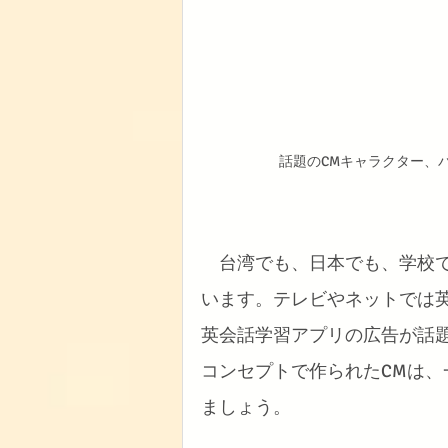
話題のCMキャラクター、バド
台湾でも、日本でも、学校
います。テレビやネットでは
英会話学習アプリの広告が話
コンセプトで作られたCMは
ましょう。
┄┄┄┄┄┄┄┄┄┄┄┄┄┄┄┄┄┄┄┄
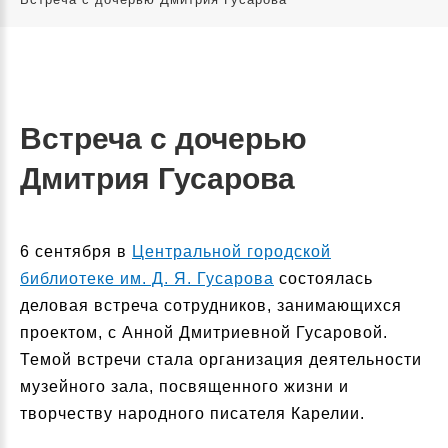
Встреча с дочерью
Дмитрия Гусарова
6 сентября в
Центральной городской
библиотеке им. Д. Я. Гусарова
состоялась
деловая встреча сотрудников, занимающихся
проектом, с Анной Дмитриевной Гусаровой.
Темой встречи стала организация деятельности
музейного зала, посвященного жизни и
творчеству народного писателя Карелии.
┄┄┄┄┄┄┄┄┄┄┄┄┄┄┄┄┄┄┄┄
= Problem statement =
Total the lines in the records above that contain the string "Гусарова". Write only that total.

= Finished task =
2